Search the entries for the word "exposure". Copy every line where it turns up.

╭─ RECORDS SHOWN

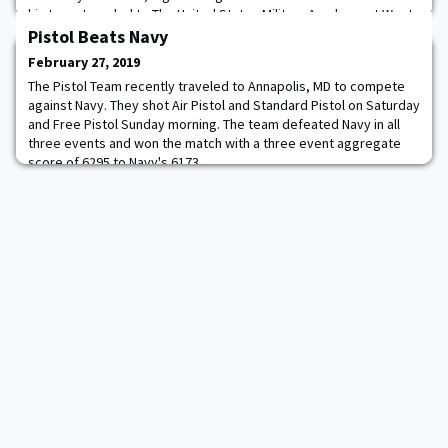
his team traveled to The United States Military Academy at West
Point as part of the U.S. Department of State and National
Pistol Beats Navy
Defense University's African Milita
February 27, 2019
The Pistol Team recently traveled to Annapolis, MD to compete
against Navy. They shot Air Pistol and Standard Pistol on Saturday
and Free Pistol Sunday morning. The team defeated Navy in all
three events and won the match with a three event aggregate
score of 6295 to Navy's 6173.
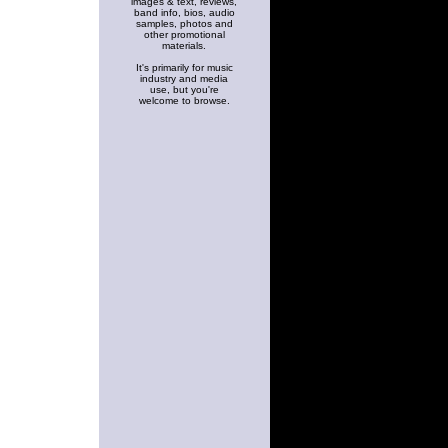
images & text, reviews,
band info, bios, audio
samples, photos and
other promotional
materials.
It's primarily for music
industry and media
use, but you're
welcome to browse.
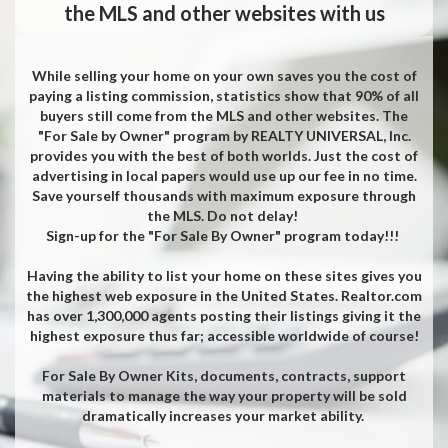
the MLS and other websites with us
While selling your home on your own saves you the cost of
paying a listing commission, statistics show that 90% of all
buyers still come from the MLS and other websites. The
"For Sale by Owner" program by REALTY UNIVERSAL, Inc.
provides you with the best of both worlds. Just the cost of
advertising in local papers would use up our fee in no time.
Save yourself thousands with maximum exposure through
the MLS. Do not delay!
Sign-up for the "For Sale By Owner" program today!!!
Having the ability to list your home on these sites gives you
the highest web exposure in the United States. Realtor.com
has over 1,300,000 agents posting their listings giving it the
highest exposure thus far; accessible worldwide of course!
For Sale By Owner Kits, documents, contracts, support
materials to manage the way your property will be sold
dramatically increases your market ability.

╰─

REPLY:
Save yourself thousands with maximum exposure through
the highest web exposure in the United States. Realtor.com
highest exposure thus far; accessible worldwide of course!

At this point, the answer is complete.